_WORK ITEM_
Retype the records below exactly as given, but only from the first line through the line with "do Sistema Confea, fortalecendo", and without the pictures.

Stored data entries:
:::::

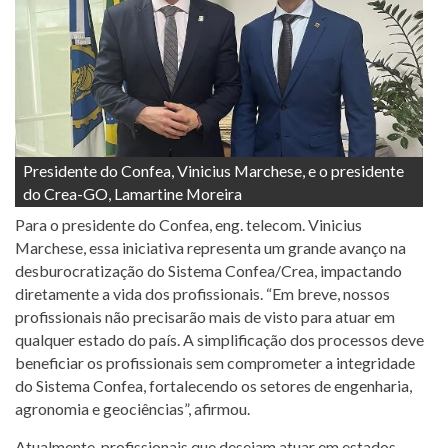
Presidente do Confea, Vinicius Marchese, e o presidente
do Crea-GO, Lamartine Moreira
Para o presidente do Confea, eng. telecom. Vinicius
Marchese, essa iniciativa representa um grande avanço na
desburocratização do Sistema Confea/Crea, impactando
diretamente a vida dos profissionais. “Em breve, nossos
profissionais não precisarão mais de visto para atuar em
qualquer estado do país. A simplificação dos processos deve
beneficiar os profissionais sem comprometer a integridade
do Sistema Confea, fortalecendo os setores de engenharia,
agronomia e geociências”, afirmou.
Atualmente, profissionais que desejam atuar em estados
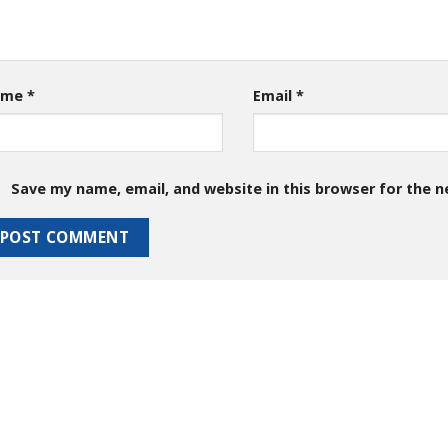
ame
*
Email
*
Save my name, email, and website in this browser for the 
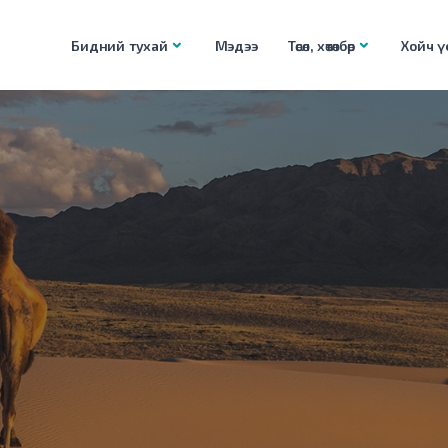
Бидний тухай
Мэдээ
Төсөл, хөтөлбөр
Хойч үе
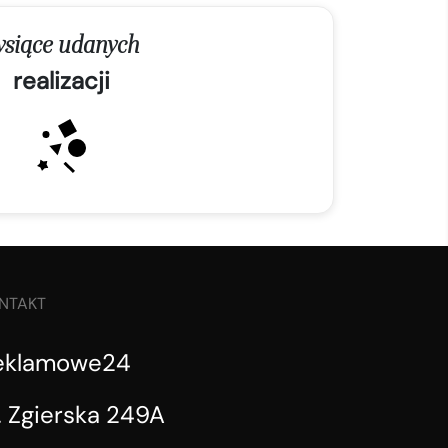
ysiące udanych
realizacji
NTAKT
eklamowe24
. Zgierska 249A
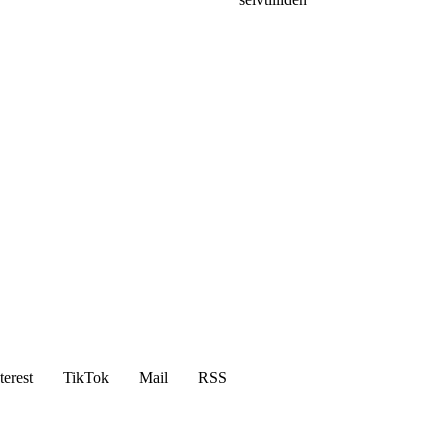
terest
TikTok
Mail
RSS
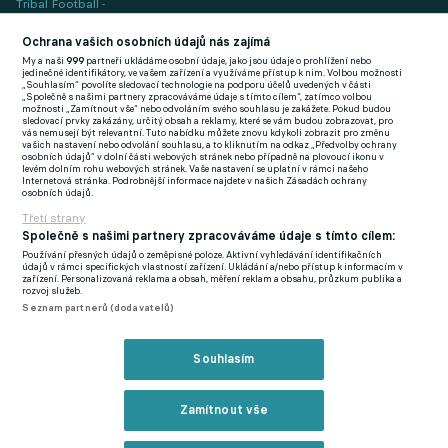
Tribal Football -
Football News
(EN)
Ochrana vašich osobních údajů nás zajímá
My a naši
999
partneři ukládáme osobní údaje, jako jsou údaje o prohlížení nebo
FlashFutbal (SK)
jedinečné identifikátory, ve vašem zařízení a využíváme přístup k nim. Volbou možnosti
„Souhlasím“ povolíte sledovací technologie na podporu účelů uvedených v části
„Společně s našimi partnery zpracováváme údaje s tímto cílem“, zatímco volbou
Tenisportal.cz
možnosti „Zamítnout vše“ nebo odvoláním svého souhlasu je zakážete. Pokud budou
sledovací prvky zakázány, určitý obsah a reklamy, které se vám budou zobrazovat, pro
Tenisové zprávy
vás nemusejí být relevantní. Tuto nabídku můžete znovu kdykoli zobrazit pro změnu
vašich nastavení nebo odvolání souhlasu, a to kliknutím na odkaz „Předvolby ochrany
na Livesportu
osobních údajů“ v dolní části webových stránek nebo případně na plovoucí ikonu v
levém dolním rohu webových stránek. Vaše nastavení se uplatní v rámci našeho
Internetová stránka. Podrobnější informace najdete v našich Zásadách ochrany
osobních údajů.
Třetí strany
Společně s našimi partnery zpracováváme údaje s tímto cílem:
Používání přesných údajů o zeměpisné poloze. Aktivní vyhledávání identifikačních
Podmínky užití
GDPR a žurnalistika
údajů v rámci specifických vlastností zařízení. Ukládání a/nebo přístup k informacím v
zařízení. Personalizovaná reklama a obsah, měření reklam a obsahu, průzkum publika a
Zásady ochrany osobních údajů
Doporučené stránky
rozvoj služeb.
Seznam partnerů (dodavatelů)
Třetí strany
Tiráž
Souhlasím
© eFotbal
2026
Zamítnout vše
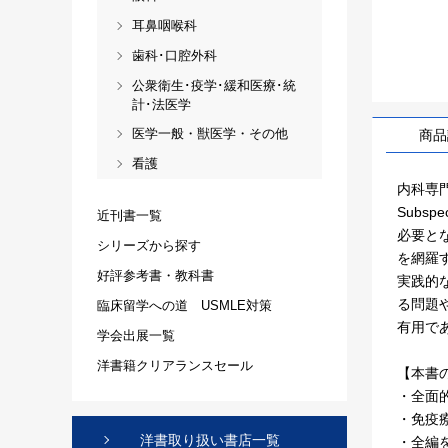
耳鼻咽喉科
歯科･口腔外科
公衆衛生･疫学･緩和医療･統
計･法医学
医学一般・獣医学・その他
商品
看護
内科専門
Subs
近刊書一覧
必要と
シリーズから探す
を網羅
好評参考書・教科書
実践的
る問題
臨床留学への道 USMLE対策
有用で
学会出展一覧
洋書籍クリアランスセール
【本書
・全面
・免疫
洋書取り扱い書店一覧
・全編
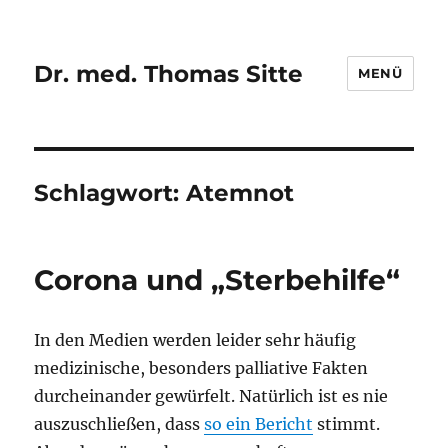
Dr. med. Thomas Sitte
MENÜ
Schlagwort:
Atemnot
Corona und „Sterbehilfe“
In den Medien werden leider sehr häufig
medizinische, besonders palliative Fakten
durcheinander gewürfelt. Natürlich ist es nie
auszuschließen, dass
so ein Bericht
stimmt.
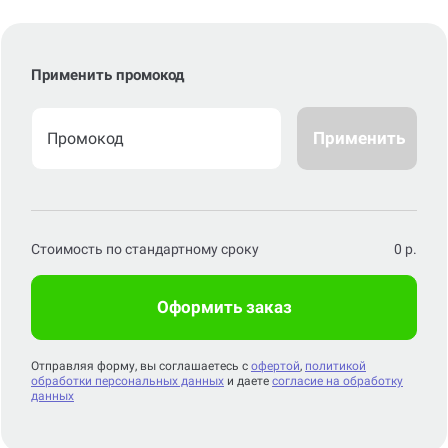
Применить промокод
Применить
Стоимость по стандартному сроку
0
р.
Оформить заказ
Отправляя форму, вы соглашаетесь с
офертой
,
политикой
обработки персональных данных
и даете
согласие на обработку
данных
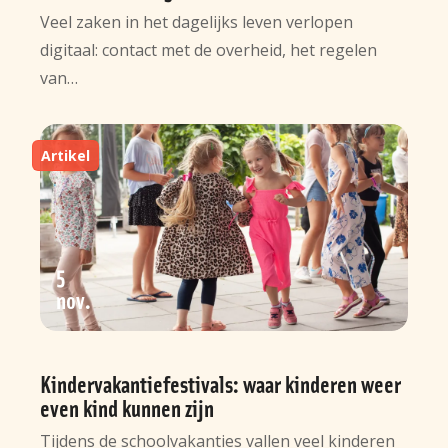
Veel zaken in het dagelijks leven verlopen
digitaal: contact met de overheid, het regelen
van…
Artikel
5
nov
Kindervakantiefestivals: waar kinderen weer
even kind kunnen zijn
Tijdens de schoolvakanties vallen veel kinderen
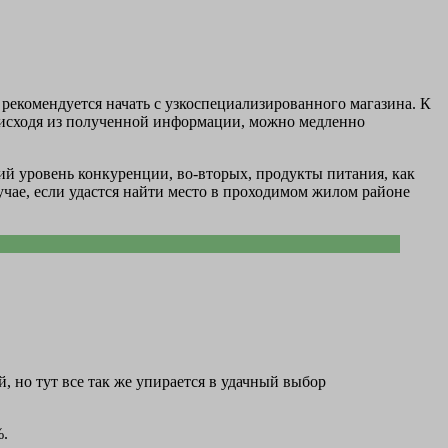
 рекомендуется начать с узкоспециализированного магазина. К
, исходя из полученной информации, можно медленно
кий уровень конкуренции, во-вторых, продукты питания, как
чае, если удастся найти место в проходимом жилом районе
, но тут все так же упирается в удачный выбор
%.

:::::

_REPLY_
Presidente do Confea, Vinicius Marchese, e o presidente
do Crea-GO, Lamartine Moreira
Para o presidente do Confea, eng. telecom. Vinicius
Marchese, essa iniciativa representa um grande avanço na
desburocratização do Sistema Confea/Crea, impactando
diretamente a vida dos profissionais. “Em breve, nossos
profissionais não precisarão mais de visto para atuar em
qualquer estado do país. A simplificação dos processos deve
beneficiar os profissionais sem comprometer a integridade
do Sistema Confea, fortalecendo os setores de engenharia,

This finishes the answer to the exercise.